**What the task asks:** Go through the data and say how many lines include the string "Western"; return only the figure.

Stored data entries
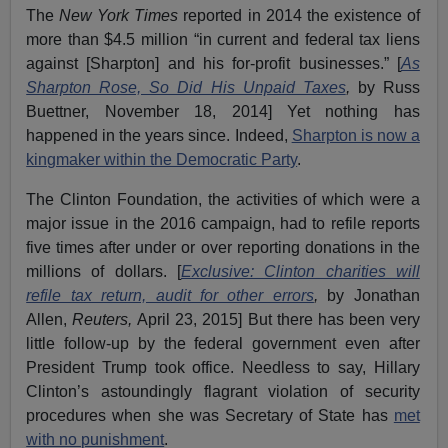
The
New York Times
reported in 2014 the existence of
more than $4.5 million “in current and federal tax liens
against [Sharpton] and his for-profit businesses.” [
As
Sharpton Rose, So Did His Unpaid Taxes
,
by Russ
Buettner, November 18, 2014] Yet nothing has
happened in the years since. Indeed,
Sharpton is now a
kingmaker within the Democratic Party
.
The Clinton Foundation, the activities of which were a
major issue in the 2016 campaign, had to refile reports
five times after under or over reporting donations in the
millions of dollars. [
Exclusive: Clinton charities will
refile tax return, audit for other errors
,
by Jonathan
Allen,
Reuters,
April 23, 2015] But there has been very
little follow-up by the federal government even after
President Trump took office. Needless to say, Hillary
Clinton’s astoundingly flagrant violation of security
procedures when she was Secretary of State has
met
with no punishment
.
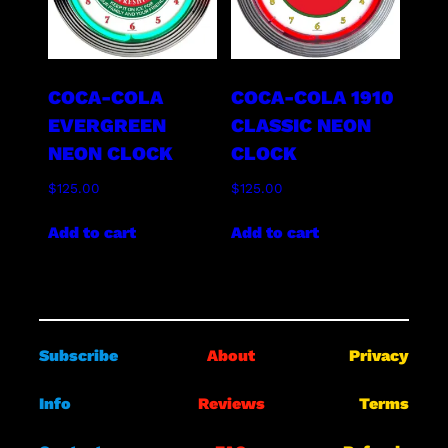
COCA-COLA
COCA-COLA 1910
EVERGREEN
CLASSIC NEON
NEON CLOCK
CLOCK
$
125.00
$
125.00
Add to cart
Add to cart
Subscribe
About
Privacy
Info
Reviews
Terms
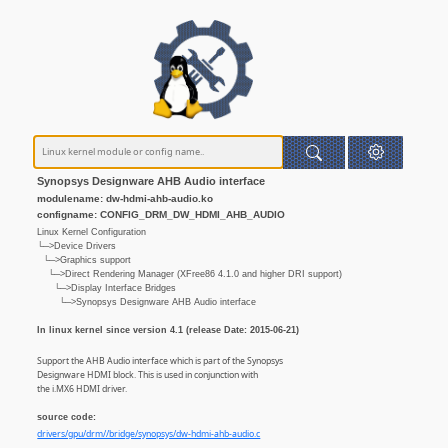
Synopsys Designware AHB Audio interface
modulename: dw-hdmi-ahb-audio.ko
configname: CONFIG_DRM_DW_HDMI_AHB_AUDIO
Linux Kernel Configuration
└─>Device Drivers
└─>Graphics support
└─>Direct Rendering Manager (XFree86 4.1.0 and higher DRI support)
└─>Display Interface Bridges
└─>Synopsys Designware AHB Audio interface
In linux kernel since version 4.1 (release Date: 2015-06-21)
Support the AHB Audio interface which is part of the Synopsys
Designware HDMI block. This is used in conjunction with
the i.MX6 HDMI driver.
source code:
drivers/gpu/drm//bridge/synopsys/dw-hdmi-ahb-audio.c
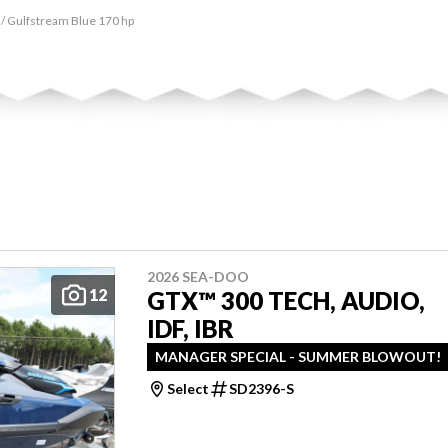
 / Gulfstream Blue 170 hp
2026 SEA-DOO
12
GTX™ 300 TECH, AUDIO,
IDF, IBR
MANAGER SPECIAL - SUMMER BLOWOUT!
Select
SD2396-S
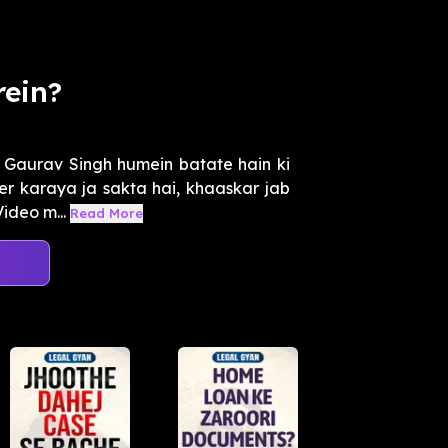
rein?
Gaurav Singh humein batate hain ki
ter karaya ja sakta hai, khaaskar jab
ideo m...
Read More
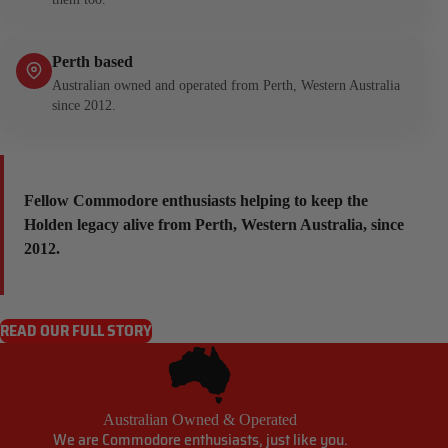
Perth based
Australian owned and operated from Perth, Western Australia
since 2012.
Fellow Commodore enthusiasts helping to keep the
Holden legacy alive from Perth, Western Australia, since
2012.
READ OUR FULL STORY
Australian Owned & Operated
We are Commodore enthusiasts, just like you.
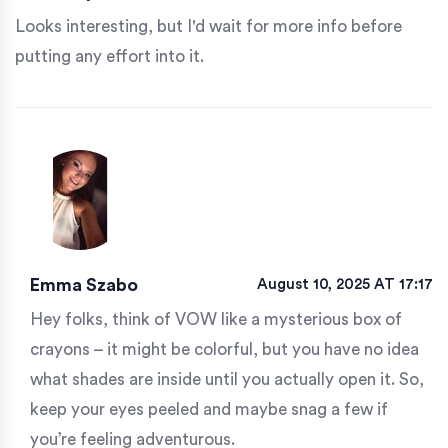
Looks interesting, but I'd wait for more info before
putting any effort into it.
Emma Szabo
August 10, 2025 AT 17:17
Hey folks, think of VOW like a mysterious box of
crayons – it might be colorful, but you have no idea
what shades are inside until you actually open it. So,
keep your eyes peeled and maybe snag a few if
you’re feeling adventurous.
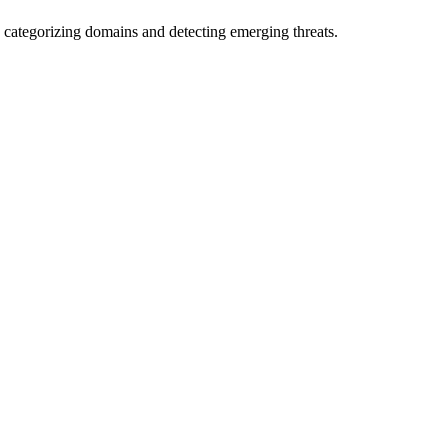
 categorizing domains and detecting emerging threats.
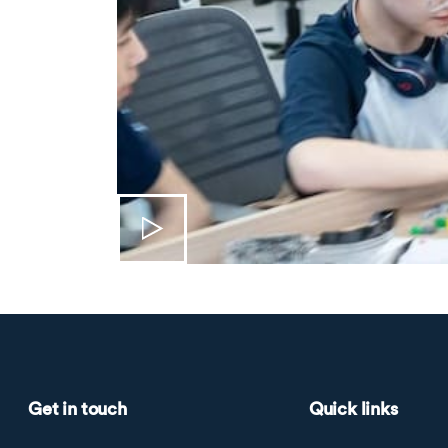
Get in touch
Quick links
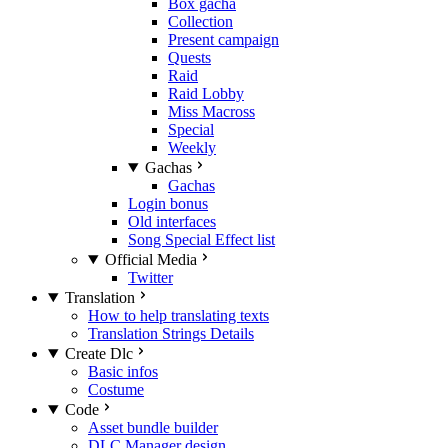
Box gacha
Collection
Present campaign
Quests
Raid
Raid Lobby
Miss Macross
Special
Weekly
Gachas
Gachas
Login bonus
Old interfaces
Song Special Effect list
Official Media
Twitter
Translation
How to help translating texts
Translation Strings Details
Create Dlc
Basic infos
Costume
Code
Asset bundle builder
DLC Manager design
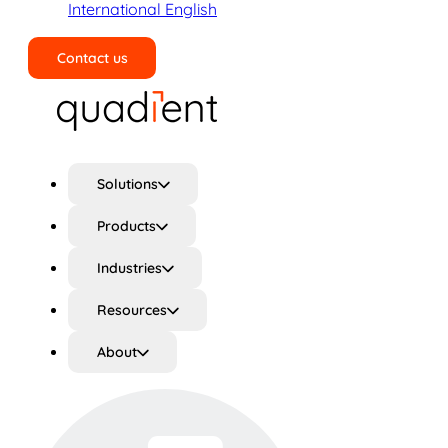
International English
Contact us
Search
Solutions
Products
Industries
Resources
About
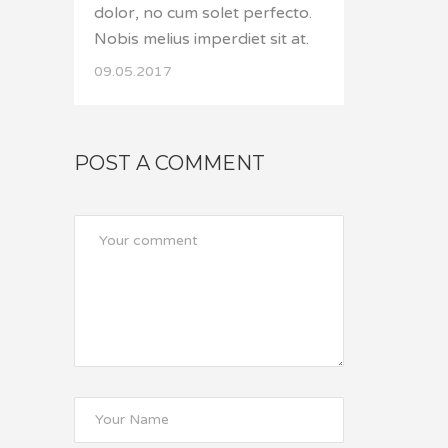
dolor, no cum solet perfecto.
Nobis melius imperdiet sit at.
09.05.2017
POST A COMMENT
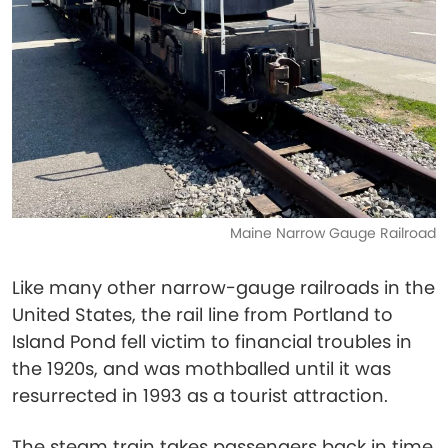
Maine Narrow Gauge Railroad
Like many other narrow-gauge railroads in the
United States, the rail line from Portland to
Island Pond fell victim to financial troubles in
the 1920s, and was mothballed until it was
resurrected in 1993 as a tourist attraction.
The steam train takes passengers back in time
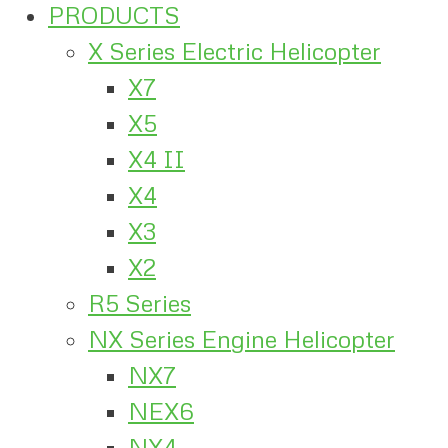
PRODUCTS
X Series Electric Helicopter
X7
X5
X4 II
X4
X3
X2
R5 Series
NX Series Engine Helicopter
NX7
NEX6
NX4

**Answer:** 2